- Occupation: Professor of Psychology
- Awards: Society for Psychophysiological Research Early Career Award (1994)

Academic background
- Alma mater: Reed College (BA); University of California, San Diego (PhD);
- Doctoral advisor: Marta Kutas

Academic work
- Discipline: Neuroscientist
- Sub-discipline: Cognitive neuroscience
- Institutions: Binghamton University

= Cyma Van Petten =

American cognitive neuroscientist

Cyma Kathryn Van Petten is an American cognitive neuroscientist known for electrophysiological studies of language, memory, and cognition. She is Professor of Psychology at the State University of New York at Binghamton where she directs the Event-Related Potential Lab. Van Petten was recipient of the Early Career Award from the Society for Psychophysiological Research in 1994.

== Biography ==
Van Petten received a B.A. in Psychology with honors at Reed College in 1981. As an undergraduate, she engaged in research on pain sensitivity. After graduating, she worked as a research assistant with Martha Neuringer at the Oregon Regional Primate Research Center, where she studied effects of dietary omega-3 fatty acid deficiency on vision.

Van Petten attended graduate school at the University of California, San Diego (UCSD) and obtained a Ph.D in Neurosciences in 1989 under the supervision of Marta Kutas. With Kutas, Van Petten did pioneering work in neurolinguistics. One of their first works examined neural responses to ambiguous words (e.g., bank) in a semantic priming task. Their collaborative focused on specific evoked response potentials such as the N400 that are differentially responsive to word frequency. Van Petten remained at UCSD as a post-doctoral fellow in the Department of Cognitive Science, where she collaborated with Seana Coulson on ERP studies of conceptual/semantic integration and metaphor comprehension.
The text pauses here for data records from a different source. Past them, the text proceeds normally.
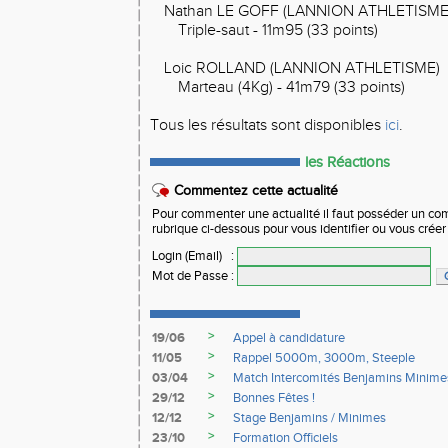
Nathan LE GOFF (LANNION ATHLETISME
Triple-saut - 11m95 (33 points)
Loic ROLLAND (LANNION ATHLETISME)
Marteau (4Kg) - 41m79 (33 points)
Tous les résultats sont disponibles
ici
.
les Réactions
Commentez cette actualité
Pour commenter une actualité il faut posséder un compt
rubrique ci-dessous pour vous identifier ou vous crée
Login (Email)
:
Mot de Passe
:
>
19/06
Appel à candidature
>
11/05
Rappel 5000m, 3000m, Steeple
>
03/04
Match Intercomités Benjamins Minime
>
29/12
Bonnes Fêtes !
>
12/12
Stage Benjamins / Minimes
>
23/10
Formation Officiels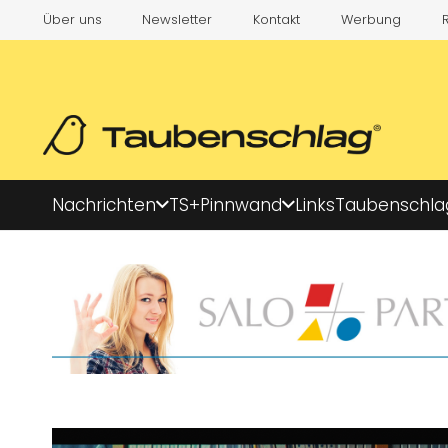
Über uns
Newsletter
Kontakt
Werbung
Nachrichten
TS+
Pinnwand
Links
Taubenschla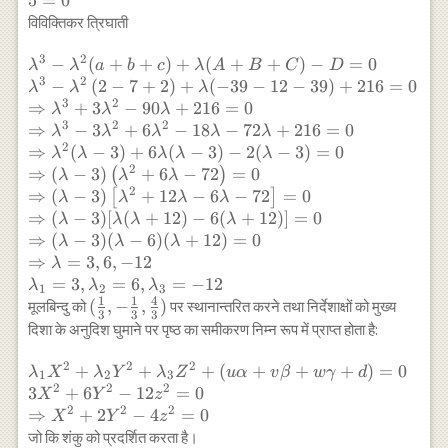
5
=
0
\times 2+2
z-10 x+12=0
\frac{4}{3}\right) \\ u
\times -5
विविक्तिकर त्रिघाती
\cdots(2) \\
\alpha+v \beta+w
\times -4
\frac{\partial
\gamma+d=3 \times
3
2
\lambda^{3}-\lambda^{2}
−
(
+
+
)
+
(
+
+
)
−
=
0
\times -5 -2
λ
λ
a
b
c
λ
A
B
C
D
F}{\partial
\frac{1}{3}+6 \times(-
3
2
(a+b+c)+\lambda(A+B+C)-D=0 \\
\times
−
(
2
−
7
+
2
)
+
(
−
39
−
12
−
39
)
+
216
=
0
λ
λ
λ
z}=4 z-10 y-8
\frac{1}{3})-3 \times
\lambda^{3}-\lambda^{2}\left(2-
3
2
(-5)^{2}-(-7)
⇒
+
3
−
90
+
216
=
0
λ
λ
λ
x-6=0
\frac{4}{3}+5=0
7+2\right)+\lambda(-39-12-39)+216=0 \\
(-4)^{2}-2
3
2
2
⇒
−
3
+
6
−
18
−
72
+
216
=
0
λ
λ
λ
λ
λ
\cdots(3)
\Rightarrow \lambda^{3}+3
\times
2
⇒
(
−
3
)
+
6
(
−
3
)
−
2
(
−
3
)
=
0
λ
λ
λ
λ
λ
\lambda^{2}-90 \lambda+216=0 \\
(-5)^{2}
2
⇒
(
−
3
)
+
6
−
72
=
0
(
)
λ
λ
λ
\Rightarrow \lambda^{3}-3
\\=-28-200-
2
⇒
(
−
3
)
+
12
−
6
−
72
=
0
[
]
λ
λ
λ
λ
\lambda^{2}+6 \lambda^{2}-18 \lambda-
50+112-50 \\
⇒
(
−
3
)
[
(
+
12
)
−
6
(
+
12
)]
=
0
λ
λ
λ
λ
72 \lambda+216=0 \\ \Rightarrow
D=-216
⇒
(
−
3
)
(
−
6
)
(
+
12
)
=
0
λ
λ
λ
\lambda^{2}(\lambda-3)+6
⇒
=
3
,
6
,
−
12
λ
\lambda(\lambda-3)-2(\lambda-3)=0 \\
=
3
,
=
6
,
=
−
12
λ
λ
λ
1
2
3
\Rightarrow (\lambda-3)
1
1
4
(\frac{1}
(
,
−
,
)
मूलबिन्दु को
पर स्थानान्तरित करने तथा निर्देशाक्षों को मुख्य
\left(\lambda^{2} +6 \lambda-
3
3
3
{3},-
दिशा के अनुदिश घुमाने पर पृष्ठ का समीकरण निम्न रूप में प्राप्त होता है:
72\right)=0 \\ \Rightarrow (\lambda-
\frac{1}
3)\left[\lambda^{2}+12 \lambda-6
2
2
2
{3},\frac{4}
\lambda_{1}
+
+
+
(
+
+
+
)
=
0
λ
X
λ
Y
λ
Z
uα
v
β
w
γ
d
1
2
3
\lambda-72\right]=0 \\ \Rightarrow
{3})
2
2
2
X^{2}+\lambda_{2}
3
+
6
−
12
=
0
X
Y
z
(\lambda-3)
Y^{2}+\lambda_{3}
2
2
2
⇒
+
2
−
4
=
0
X
Y
z
[\lambda(\lambda+12)-6(\lambda+12)]=0
Z^{2}+(u \alpha+v
जो कि शंकु को प्रदर्शित करता है।
\\ \Rightarrow (\lambda-3)(\lambda-6)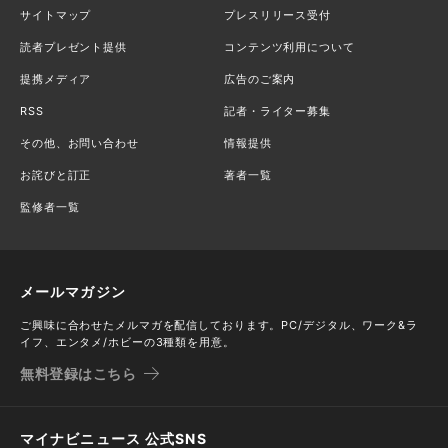
サイトマップ
プレスリリース受付
読者プレゼント提供
コンテンツ利用について
提携メディア
広告のご案内
RSS
記者・ライター募集
その他、お問い合わせ
情報提供
お詫びと訂正
著者一覧
監修者一覧
メールマガジン
ご興味に合わせたメルマガを配信しております。PC/デジタル、ワーク&ラ
イフ、エンタメ/ホビーの3種類を用意。
無料登録はこちら
マイナビニュース 公式SNS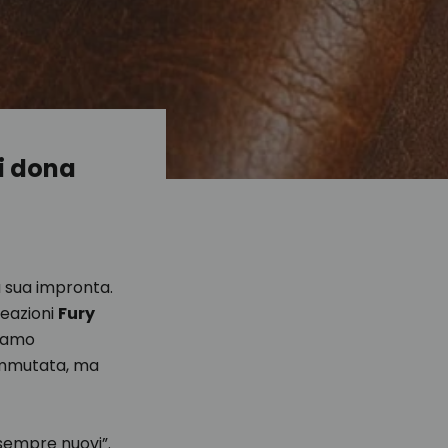
ni dona
a sua impronta.
reazioni
Fury
liamo
immutata, ma
sempre nuovi”.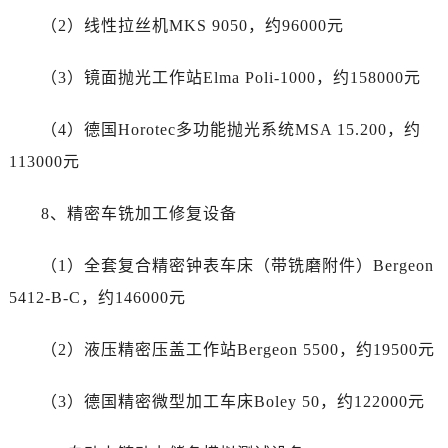
四川省达州市通川区中心广场、老车坝帝舵售后服务中心（需提前预约）
（2）线性拉丝机MKS 9050，约96000元
四川省德阳市旌阳区长江西路、南街帝舵售后服务中心（需提前预约）
四川省甘孜州市康定市情歌广场、箭炉街帝舵售后服务中心（需提前预约）
（3）镜面抛光工作站Elma Poli-1000，约158000元
四川省广安市广安区建安南路帝舵售后服务中心（需提前预约）
四川省广元市利州区老城南北街、东大街帝舵售后服务中心（需提前预约）
（4）德国Horotec多功能抛光系统MSA 15.200，约
四川省乐山市市中区嘉定中路帝舵售后服务中心（需提前预约）
113000元
四川省凉山州市西昌市大巷口下街帝舵售后服务中心（需提前预约）
四川省泸州市江阳区治平路帝舵售后服务中心（需提前预约）
8、精密车铣加工修复设备
四川省眉山市东坡区三苏路帝舵售后服务中心（需提前预约）
四川省绵阳市涪城区翠花街帝舵售后服务中心（需提前预约）
（1）全套复合精密钟表车床（带铣磨附件）Bergeon
四川省南充市高坪区江东大道帝舵售后服务中心（需提前预约）
5412-B-C，约146000元
四川省内江市东兴区汉安大道帝舵售后服务中心（需提前预约）
四川省攀枝花市东区三线大道北段帝舵售后服务中心（需提前预约）
（2）液压精密压盖工作站Bergeon 5500，约19500元
四川省遂宁市船山区香林南路帝舵售后服务中心（需提前预约）
四川省雅安市雨城区熊猫大道帝舵售后服务中心（需提前预约）
（3）德国精密微型加工车床Boley 50，约122000元
四川省宜宾市翠屏区长翠路帝舵售后服务中心（需提前预约）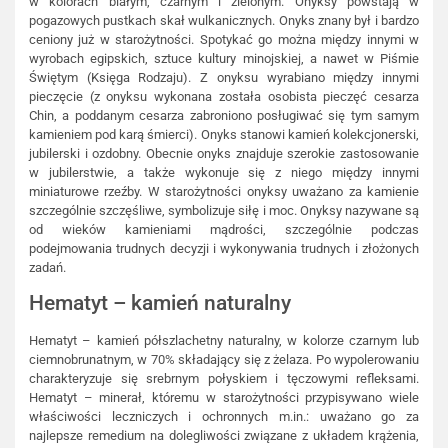
w kolorach białym, czarnym i zielonym. Onyksy powstają w
pogazowych pustkach skał wulkanicznych. Onyks znany był i bardzo
ceniony już w starożytności. Spotykać go można między innymi w
wyrobach egipskich, sztuce kultury minojskiej, a nawet w Piśmie
Świętym (Księga Rodzaju). Z onyksu wyrabiano między innymi
pieczęcie (z onyksu wykonana została osobista pieczęć cesarza
Chin, a poddanym cesarza zabroniono posługiwać się tym samym
kamieniem pod karą śmierci). Onyks stanowi kamień kolekcjonerski,
jubilerski i ozdobny. Obecnie onyks znajduje szerokie zastosowanie
w jubilerstwie, a także wykonuje się z niego między innymi
miniaturowe rzeźby. W starożytności onyksy uważano za kamienie
szczególnie szczęśliwe, symbolizuje siłę i moc. Onyksy nazywane są
od wieków kamieniami mądrości, szczególnie podczas
podejmowania trudnych decyzji i wykonywania trudnych i złożonych
zadań.
Hematyt – kamień naturalny
Hematyt – kamień półszlachetny naturalny, w kolorze czarnym lub
ciemnobrunatnym, w 70% składający się z żelaza. Po wypolerowaniu
charakteryzuje się srebrnym połyskiem i tęczowymi refleksami.
Hematyt – minerał, któremu w starożytności przypisywano wiele
właściwości leczniczych i ochronnych m.in.: uważano go za
najlepsze remedium na dolegliwości związane z układem krążenia,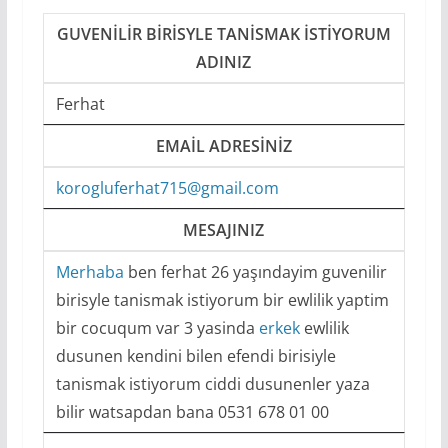
GUVENILIR BIRISYLE TANISMAK ISTIYORUM
ADINIZ
Ferhat
EMAIL ADRESINIZ
korogluferhat715@gmail.com
MESAJINIZ
Merhaba
ben ferhat 26 yaşındayim guvenilir
birisyle tanismak istiyorum bir ewlilik yaptim
bir cocuqum var 3 yasinda
erkek
ewlilik
dusunen kendini bilen efendi birisiyle
tanismak istiyorum ciddi dusunenler yaza
bilir watsapdan bana 0531 678 01 00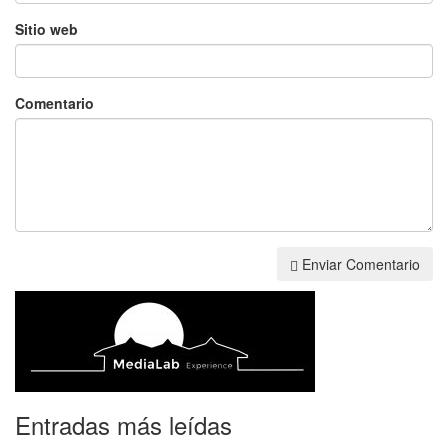
Sitio web
Comentario
Enviar Comentario
Entradas más leídas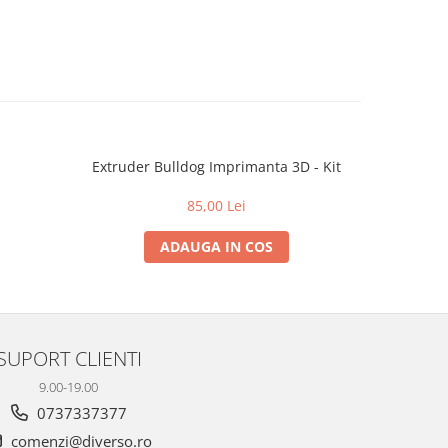
Extruder Bulldog Imprimanta 3D - Kit
Radiato
85,00 Lei
ADAUGA IN COS
SUPORT CLIENTI
9.00-19.00
0737337377
comenzi@diverso.ro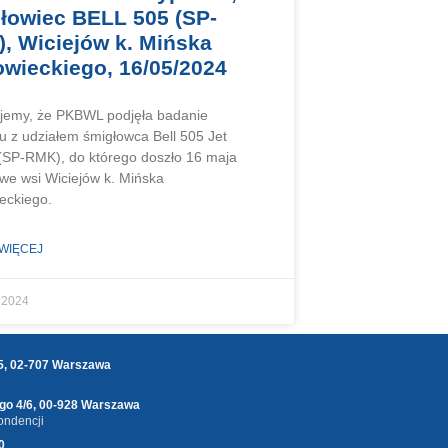
łowiec BELL 505 (SP-
, Wiciejów k. Mińska
wieckiego, 16/05/2024
jemy, że PKBWL podjęła badanie
 z udziałem śmigłowca Bell 505 Jet
(SP-RMK), do którego doszło 16 maja
 we wsi Wiciejów k. Mińska
eckiego.
 WIĘCEJ
 2024
25, 02-707 Warszawa
ego 4/6, 00-928 Warszawa
ondencji
0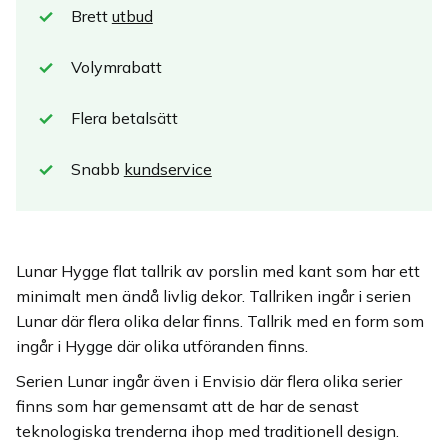
Brett
utbud
Volymrabatt
Flera betalsätt
Snabb
kundservice
Lunar Hygge flat tallrik av porslin med kant som har ett
minimalt men ändå livlig dekor. Tallriken ingår i serien
Lunar där flera olika delar finns. Tallrik med en form som
ingår i Hygge där olika utföranden finns.
Serien Lunar ingår även i Envisio där flera olika serier
finns som har gemensamt att de har de senast
teknologiska trenderna ihop med traditionell design.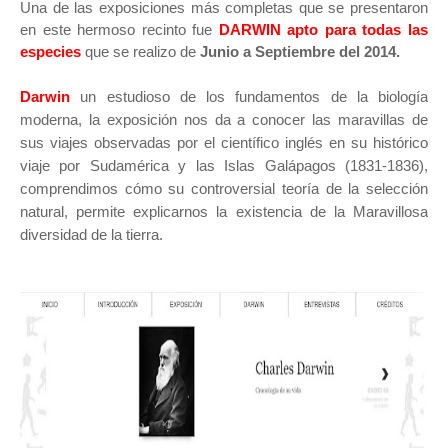
Una de las exposiciones más completas que se presentaron
en este hermoso recinto fue
DARWIN apto para todas las
especies
que se realizo de
Junio a Septiembre del 2014.
Darwin
un estudioso de los fundamentos de la biología
moderna, la exposición nos da a conocer las
maravillas de
sus viajes observadas por el científico inglés en su histórico
viaje por Sudamérica y las Islas Galápagos (1831-1836),
comprendimos cómo su controversial teoría de la selección
natural, permite explicarnos la existencia de la Maravillosa
diversidad de la tierra.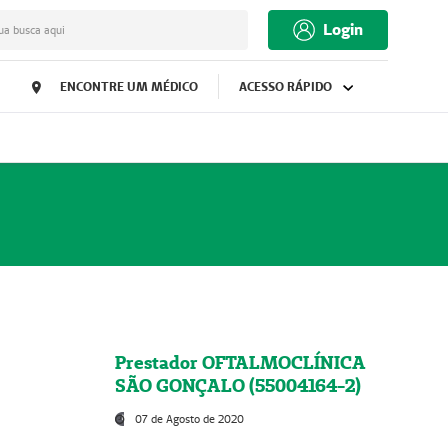
Login
ua busca aqui
ENCONTRE UM MÉDICO
ACESSO RÁPIDO
Prestador OFTALMOCLÍNICA
SÃO GONÇALO (55004164-2)
07 de Agosto de 2020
Van Petten became a faculty member in the Psychology Department at the University of Arizona in 1991, and remained there until moving to Binghamton University in 2008. Much of her work has focused on source memory (i.e., recall of when or where something was learned), its underlying neural mechanisms, and the impact of aging on source versus item memory.

Van Petten's research program has been funded by grants from the National Institute of Neurological Disorders and Stroke, the National Institute on Aging, and the National Institute of Mental Health.

== Representative Publications ==

- Folstein, J. R., & Van Petten, C. (2008). Influence of cognitive control and mismatch on the N2 component of the ERP: A review. Psychophysiology, 45(1), 152–170.
- Van Petten, C. (2004). Relationship between hippocampal volume and memory ability in healthy individuals across the lifespan: Review and meta-analysis. Neuropsychologia, 42(10), 1394–1413.
- Van Petten, C., & Luka, B. J. (2006). Neural localization of semantic context effects in electromagnetic and hemodynamic studies. Brain and language, 97(3), 279–293.
- Van Petten, C., & Kutas, M. (1990). Interactions between sentence context and word frequency in event-related brain potentials. Memory & Cognition, 18(4), 380–393.
- Van Petten, C., Kutas, M., Kluender, R., Mitchiner, M., & McIsaac, H. (1991). Fractionating the word repetition effect with event-related potentials. Journal of Cognitive Neuroscience, 3(2), 131–150.
- Van Petten, C., & Senkfor, A. J. (1996). Memory for words and novel visual patterns: Repetition, recognition, and encoding effects in the event‐related brain potential. Psychophysiology, 33(5), 491–506.